Die Hard Trilogy : photoAmbiance dans les bureaux de Probe lors du développement

 

Y aller à l’instinct

Leur seule et unique voie de sortie a alors été de tout faire à l’instinct. Die Hard Trilogy s’est bâtie sur un ensemble d’idées mises bout à bout. Simon Pick a déclaré à gamingbible.co.uk que toutes les idées qui leur paraissaient “cools” étaient systématiquement incluses dans le jeu, sans autre critère qu’il fallait que ce soit fun. 

C’est un grand fouillis confus d’un million d’idées que nous avons poussées ensemble en croisant les doigts. Je me demande également s’il serait possible de s’en sortir avec certaines des choses qui sont dans le jeu – renverser des piétons et éclabousser le pare-brise de sang ne me semble même plus légèrement amusant.

 

Die Hard Trilogy : photoL‘une des riches idées de Simon Pick

 

Pick et Gustafsson écrivaient la bible de développement au fil de l’eau, y ajoutant toutes les idées possibles et imaginables au fur et à mesure, tout en déclarant à la Fox qu’ils savaient exactement ce qu’ils faisaient. À cela s’ajoutaient des délais de conceptions que l’équipe avait du mal à gérer, car la Fox souhaitait impérativement lancer le jeu pour les fêtes de Noël 1996. James Duncan, le responsable de la modélisation 3D du monde avait 19 ans lors du développement, et il a déclaré à Edge que malgré l’ambiance débridée, les problèmes ont rapidement surgi :

“On pouvait mettre tout ce qu’on voulait [dans le jeu]. C’était libérateur.
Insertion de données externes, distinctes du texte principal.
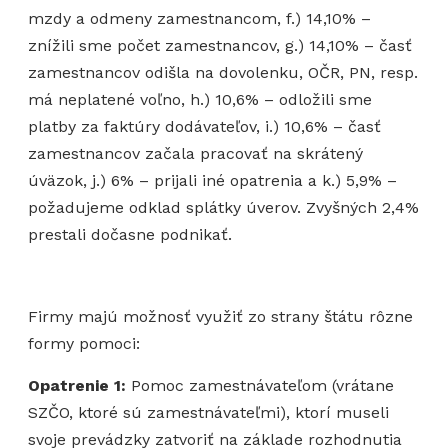
mzdy a odmeny zamestnancom, f.) 14,10% –
znížili sme počet zamestnancov, g.) 14,10% – časť
zamestnancov odišla na dovolenku, OČR, PN, resp.
má neplatené voľno, h.) 10,6% – odložili sme
platby za faktúry dodávateľov, i.) 10,6% – časť
zamestnancov začala pracovať na skrátený
úväzok, j.) 6% – prijali iné opatrenia a k.) 5,9% –
požadujeme odklad splátky úverov. Zvyšných 2,4%
prestali dočasne podnikať.
Firmy majú možnosť využiť zo strany štátu rôzne
formy pomoci:
Opatrenie 1:
Pomoc zamestnávateľom (vrátane
SZČO, ktoré sú zamestnávateľmi), ktorí museli
svoje prevádzky zatvoriť na základe rozhodnutia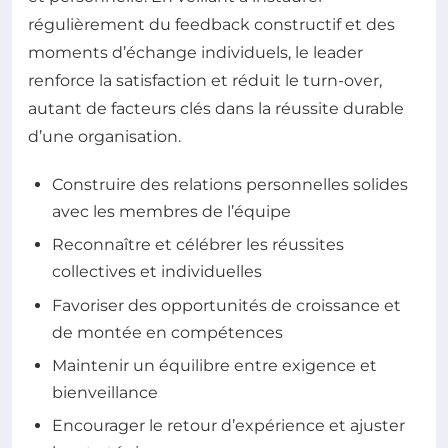
régulièrement du feedback constructif et des
moments d’échange individuels, le leader
renforce la satisfaction et réduit le turn-over,
autant de facteurs clés dans la réussite durable
d’une organisation.
Construire des relations personnelles solides
avec les membres de l’équipe
Reconnaître et célébrer les réussites
collectives et individuelles
Favoriser des opportunités de croissance et
de montée en compétences
Maintenir un équilibre entre exigence et
bienveillance
Encourager le retour d’expérience et ajuster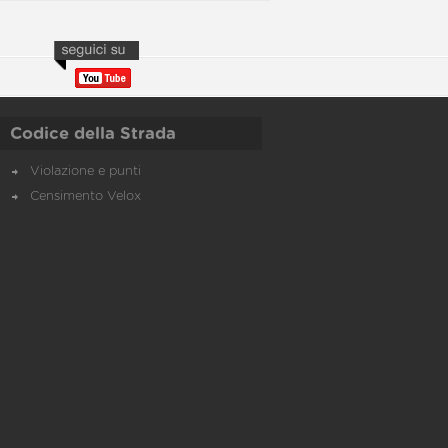
Codice della Strada
Violazione e punti
Censimento Velox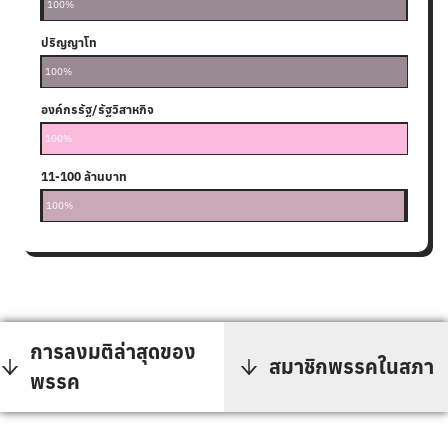
100%
0%
0%
0%
ปริญญาโท
100%
องค์กรรัฐ/รัฐวิสาหกิจ
100%
11-100 ล้านบาท
0-10 ล้านบาท
101-10
1001 ล้
ไม่พบข้
100%
0%
0%
0%
0%
การลงมติล่าสุดของ
สมาชิกพรรคในสภา
พรรค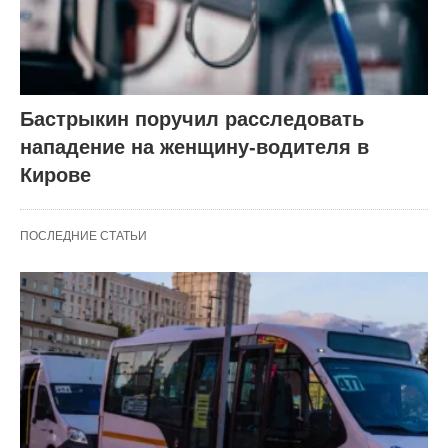
Бастрыкин поручил расследовать
нападение на женщину-водителя в
Кирове
ПОСЛЕДНИЕ СТАТЬИ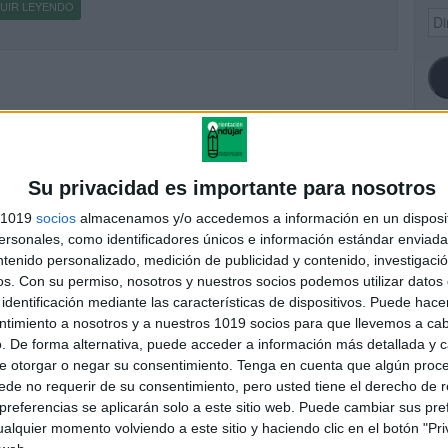
UIR LEYENDO
Dir
de
ema
SI
Su privacidad es importante para nosotros
s 1019
socios
almacenamos y/o accedemos a información en un disposit
sonales, como identificadores únicos e información estándar enviada 
ntenido personalizado, medición de publicidad y contenido, investigaci
FA
os.
Con su permiso, nosotros y nuestros socios podemos utilizar datos 
identificación mediante las características de dispositivos. Puede hacer
ntimiento a nosotros y a nuestros 1019 socios para que llevemos a ca
. De forma alternativa, puede acceder a información más detallada y 
e otorgar o negar su consentimiento.
Tenga en cuenta que algún proc
de no requerir de su consentimiento, pero usted tiene el derecho de r
referencias se aplicarán solo a este sitio web. Puede cambiar sus pref
alquier momento volviendo a este sitio y haciendo clic en el botón "Pri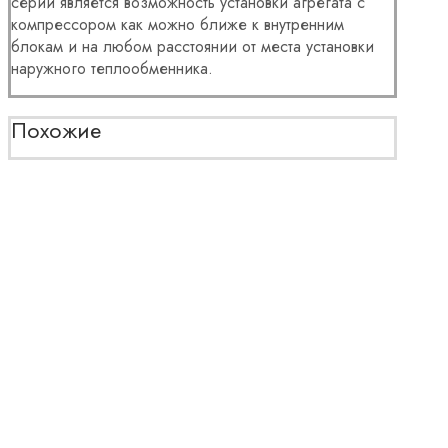
серии является возможность установки агрегата с
компрессором как можно ближе к внутренним
блокам и на любом расстоянии от места установки
наружного теплообменника.
Похожие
Nous attendions que quelqu’un nous arrête, nous oblige à baisser le ton. Personne ne l’a fait, et tandis que l’équipe augmentait le quotient de carnage, un manque d’expérience et un manque de ressources ont commencé à mordre du côté technique.”

Alors que l’approche totalement aléatoire de presque tous les aspects de la production aurait dû finir en désastre complet, contre toute attente, voire en dépit du bon sens, Die Hard Trilogy est devenu un succès critique et commercial.

 

Die Hard Trilogy : photoUne des rares photos d’une des stations de développement de Die Hard Trilogy

 

éloge du Bourrinage élevé au rang d’art

Die Hard Trilogy pourrait presque passer pour production vidéoludique Michael Bay. Tout va trop loin. Le fait que toutes les idées des développeurs se soient retrouvées dans le jeu saute aux yeux une fois manette en main. Un exemple : tout prend feu. Les oiseaux prennent feu, les piétons prennent feu, les policiers, les taxis, les terroristes… Tout peut s’enflammer et exploser, dans une orgie de pyrotechnie polygonale débilo-jouissive.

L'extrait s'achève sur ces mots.